First Published 17 April 2008, Last Updated 2 March 2009

English National Opera’s second new production of its autumn season at the London Coliseum is Mozart’s popular comic opera The Marriage Of Figaro, which comes complete with an exciting young cast. Matthew Amer switched his usual theatre-attending pastime for a first night at the opera.

The world of Figaro is a distinctly upstairs-downstairs affair, and as the curtain goes up and out like an expanding television screen, the distinctions couldn’t be made more obvious. Mozart’s famous overture is accompanied by maids plucking geese and servants sweeping feathers in a space backed by a row of beautifully polished bells connected to every room in a vast aristocratic house. The rest of the house, for the first act at least, can be found above the servant’s quarters.

Here we find Figaro, the valet to Count Almaviva, whose jealousy is easily piqued, preparing the room into which he will move with Susanna, his soon-to-be bride. The Count has his own plans for Susanna, which involves reneging on his decision to remove the conjugal rights of the feudal lord. The wedding is set for the following day, but the Count’s interventions, and the arrival of Marcellina with a contract proclaiming that Figaro must pay back the money he owes her or marry her, put some rather large spanners in the works.

This new 1930s-set production for the ENO, staged to mark the 250th anniversary of Mozart’s birth, is shot through with a sense of fun and lightness of touch. Jeremy Sams’s witty English translation of Lorenzo da Ponte’s libretto – which makes the whole production more accessible for newcomers to opera – drew many a titter from the appreciative first night audience, while Yannis Thavoris’s set, though based strongly in reality, uses a trick or two to create a sense of the fantastical about the story of love and crossed wires. The enchantment peaks with a magical pinewood of giant flower stalks, complete with thorns.

Mark Stone is a rakish, strutting Count Almaviva, introduced in jodhpurs with his shirt open to the waist in the classic look of a hunting, aristocratic villain. It is a shame he did not have a moustache to twirl.

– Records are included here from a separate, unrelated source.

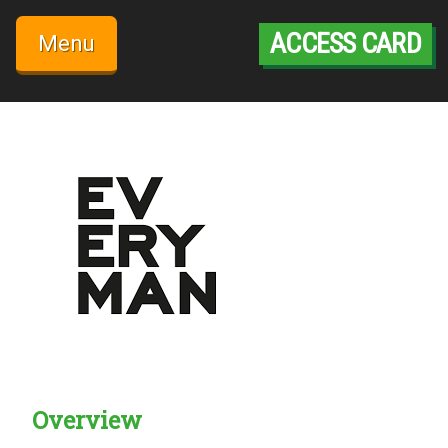
Skip
to
ACCESS CARD
Menu
content
Overview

Jonathan Lemalu’s imposing Figaro is a man used to being in control who, racked with jealousy, loses sight of what is happening around him.

While the plot is forced on by protagonists Susanna (Marie Arnet), Cherubino (Victoria Simmonds) and Countess Almaviva (Lisa Milne, giving a performance that swoops from desperation to hope), the interjection of purely comic characters are never far away. The Act 1 duet between Susanna and Marcellina (Diana Montague) as they politely vie for supremacy is just one of many moments that drew unrestrained laughter from the audience. Stuart Kale’s camp Don Basilio, whose ability to stir could probably only be matched by Delia Smith, would no doubt revel in today’s gossip-obsessed world.

To see the current cast you’ll have to book tickets for a performance before 23 November, as when the show returns to the London Coliseum in January it will be with an entirely new cast and conductor.